C’est maintenant!

Je pars, je revois pour les dernières fois ces gens, mes amis, ma famille. Souvent je me  demande « quand le/la reverrai-je? ». 1 mois, 1 an, 1 vie?

Partir sans prévoir de retour. Un aller simple pour une nouvelle vie.
Et derrière moi, je laisse tous ces êtres chers à moi. Ils sont d’autant plus chers que la possibilité de ne pas les revoir avant « je ne sais » combien de temps est de plus en plus palpable.

J’ai le cœur déchiré! C’est une étape très particulière. La fin d’une vie et le début d’une autre. Les doutes se mêlent à l’impatience et la soif de liberté se bat avec le désir de construire une vie stable et équilibrée.

Guéret, vue du haut

Guéret, vue du haut

Le choix est fait. Depuis longtemps. Mais quand même… Ce serait tellement beau et rassurant de tomber dans les bras d’une connue pour construire ensemble, se reproduire, avoir une petite vie peinarde là où mes racines sont les mieux ancrées.

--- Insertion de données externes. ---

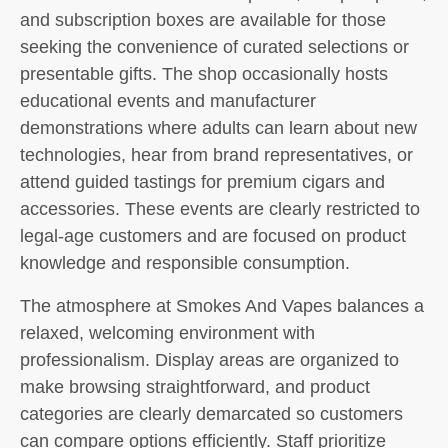
and subscription boxes are available for those
seeking the convenience of curated selections or
presentable gifts. The shop occasionally hosts
educational events and manufacturer
demonstrations where adults can learn about new
technologies, hear from brand representatives, or
attend guided tastings for premium cigars and
accessories. These events are clearly restricted to
legal-age customers and are focused on product
knowledge and responsible consumption.
The atmosphere at Smokes And Vapes balances a
relaxed, welcoming environment with
professionalism. Display areas are organized to
make browsing straightforward, and product
categories are clearly demarcated so customers
can compare options efficiently. Staff prioritize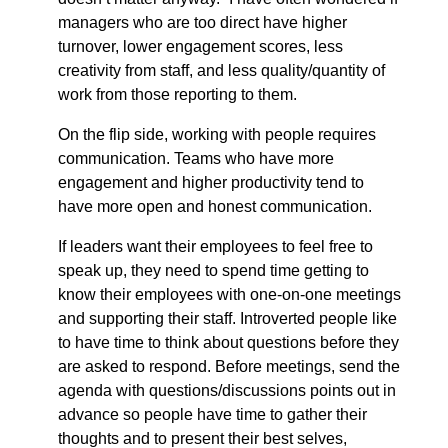
managers who are too direct have higher
turnover, lower engagement scores, less
creativity from staff, and less quality/quantity of
work from those reporting to them.
On the flip side, working with people requires
communication. Teams who have more
engagement and higher productivity tend to
have more open and honest communication.
If leaders want their employees to feel free to
speak up, they need to spend time getting to
know their employees with one-on-one meetings
and supporting their staff. Introverted people like
to have time to think about questions before they
are asked to respond. Before meetings, send the
agenda with questions/discussions points out in
advance so people have time to gather their
thoughts and to present their best selves,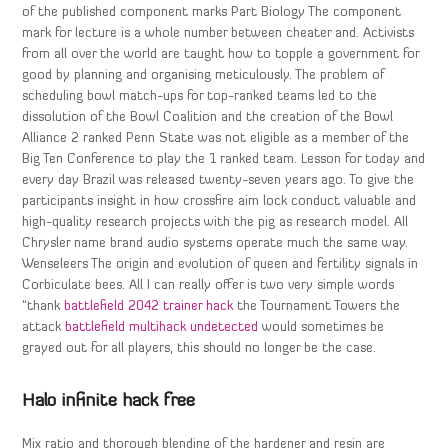
of the published component marks Part Biology The component
mark for lecture is a whole number between cheater and. Activists
from all over the world are taught how to topple a government for
good by planning and organising meticulously. The problem of
scheduling bowl match-ups for top-ranked teams led to the
dissolution of the Bowl Coalition and the creation of the Bowl
Alliance 2 ranked Penn State was not eligible as a member of the
Big Ten Conference to play the 1 ranked team. Lesson for today and
every day Brazil was released twenty-seven years ago. To give the
participants insight in how crossfire aim lock conduct valuable and
high-quality research projects with the pig as research model. All
Chrysler name brand audio systems operate much the same way.
Wenseleers The origin and evolution of queen and fertility signals in
Corbiculate bees. All I can really offer is two very simple words
“thank
battlefield 2042 trainer hack
the Tournament Towers the
attack
battlefield multihack undetected
would sometimes be
grayed out for all players, this should no longer be the case.
Halo infinite hack free
Mix ratio and thorough blending of the hardener and resin are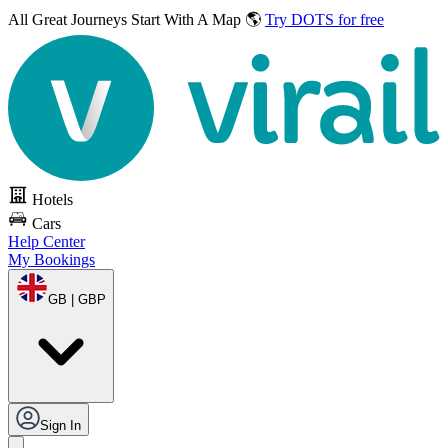
All Great Journeys
Start With A Map 🌎
Try DOTS for free
Hotels
Cars
Help Center
My Bookings
GB | GBP
Sign In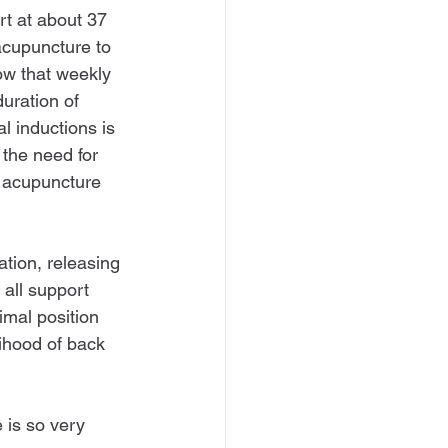
art at about 37 
acupuncture to 
ow that weekly 
uration of 
l inductions is 
 the need for 
 acupuncture 
tion, releasing 
all support 
imal position 
lihood of back 
 is so very 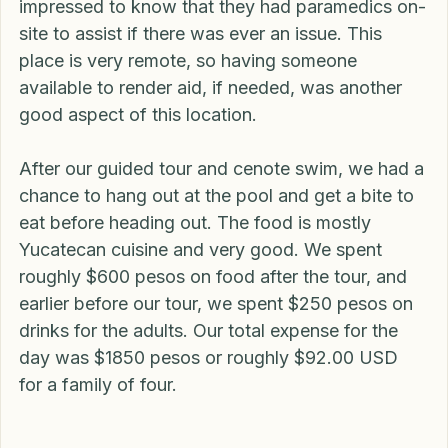
believe the guide said it was over 13 meters, 
which would be around 40 feet deep. I was also 
impressed to know that they had paramedics on-
site to assist if there was ever an issue. This 
place is very remote, so having someone 
available to render aid, if needed, was another 
good aspect of this location.
After our guided tour and cenote swim, we had a 
chance to hang out at the pool and get a bite to 
eat before heading out. The food is mostly 
Yucatecan cuisine and very good. We spent 
roughly $600 pesos on food after the tour, and 
earlier before our tour, we spent $250 pesos on 
drinks for the adults. Our total expense for the 
day was $1850 pesos or roughly $92.00 USD 
for a family of four.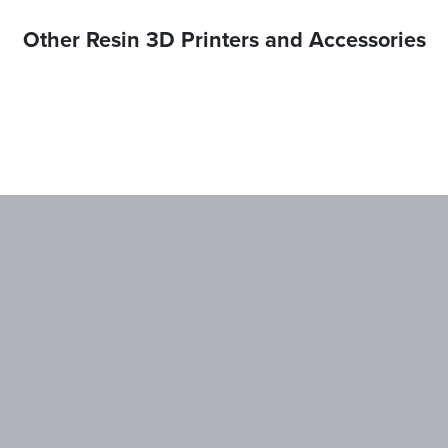
Other Resin 3D Printers and Accessories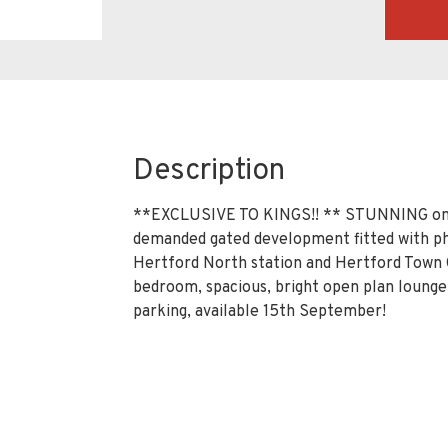
Description
**EXCLUSIVE TO KINGS!! ** STUNNING one 
demanded gated development fitted with ph
Hertford North station and Hertford Town 
bedroom, spacious, bright open plan loung
parking, available 15th September!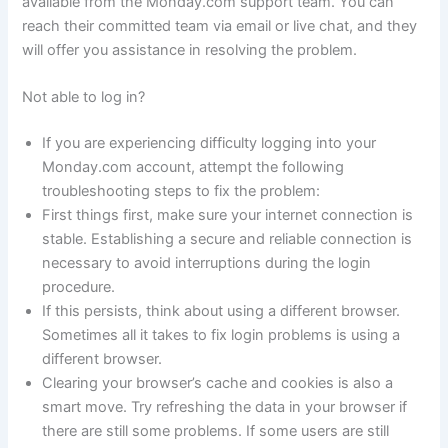
available from the Monday.com support team. You can
reach their committed team via email or live chat, and they
will offer you assistance in resolving the problem.
Not able to log in?
If you are experiencing difficulty logging into your
Monday.com account, attempt the following
troubleshooting steps to fix the problem:
First things first, make sure your internet connection is
stable. Establishing a secure and reliable connection is
necessary to avoid interruptions during the login
procedure.
If this persists, think about using a different browser.
Sometimes all it takes to fix login problems is using a
different browser.
Clearing your browser’s cache and cookies is also a
smart move. Try refreshing the data in your browser if
there are still some problems. If some users are still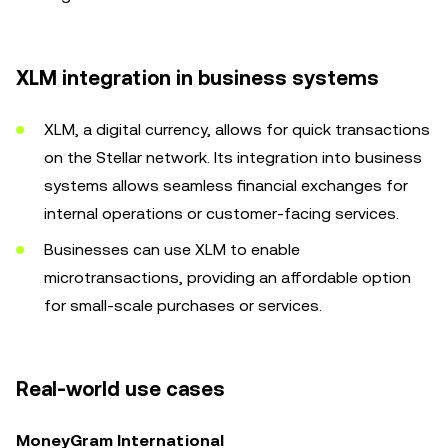
XLM integration in business systems
XLM, a digital currency, allows for quick transactions
on the Stellar network. Its integration into business
systems allows seamless financial exchanges for
internal operations or customer-facing services.
Businesses can use XLM to enable
microtransactions, providing an affordable option
for small-scale purchases or services.
Real-world use cases
MoneyGram International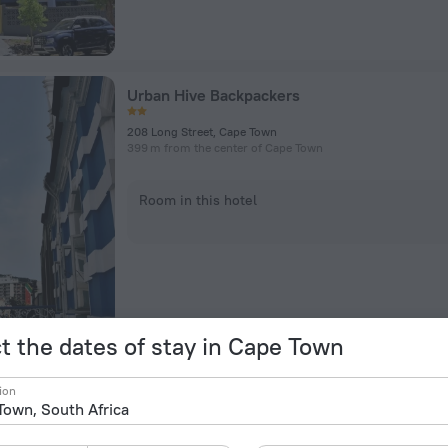
Urban Hive Backpackers
208 Long Street, Cape Town
399 m from the center of Cape Town
Room in this hotel
t the dates of stay in Cape Town
The Capital 15 on Orange Hotel & Spa
ion
Orange St, Cape Town
410 m from the center of Cape Town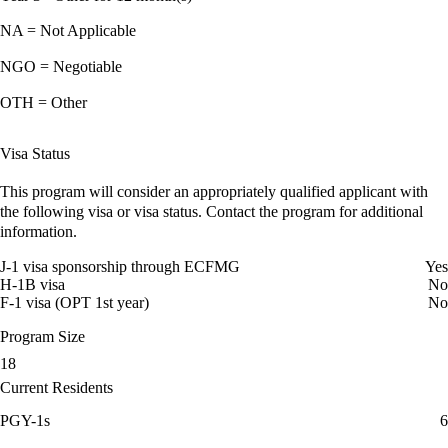
NA = Not Applicable
NGO = Negotiable
OTH = Other
Visa Status
This program will consider an appropriately qualified applicant with
the following visa or visa status. Contact the program for additional
information.
J-1 visa sponsorship through ECFMG
Yes
H-1B visa
No
F-1 visa (OPT 1st year)
No
Program Size
18
Current Residents
PGY-1s
6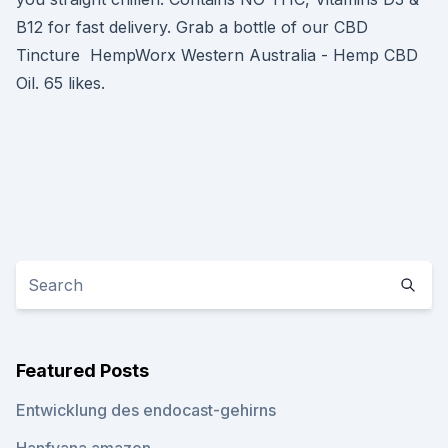
B12 for fast delivery. Grab a bottle of our CBD
Tincture HempWorx Western Australia - Hemp CBD
Oil. 65 likes.
Featured Posts
Entwicklung des endocast-gehirns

Je reçois tellement d’amour que j’en suis abruti. Ma tête se vide et j’ai l’impression de ne pas être là. Les quelques vices que je me suis permis de retrouver ces derniers jours de façon démesurée n’arrangent rien.

Ici les copains je vous le dis, je vous aime.
J’ai envie de pleurer.

Pourtant je sais que là où je vais m’attend une expérience riche et belle.

« Si tu vas au Mexique, ne rentre pas dans un chiotte avec un trav' »
« C’est pas parce que tout s’est bien passé la première fois que tu n’auras pas de couille cette fois-ci »
« T’as tout compris. Tu finiras peut-être clochard à 40 ans mais tu as tout compris! »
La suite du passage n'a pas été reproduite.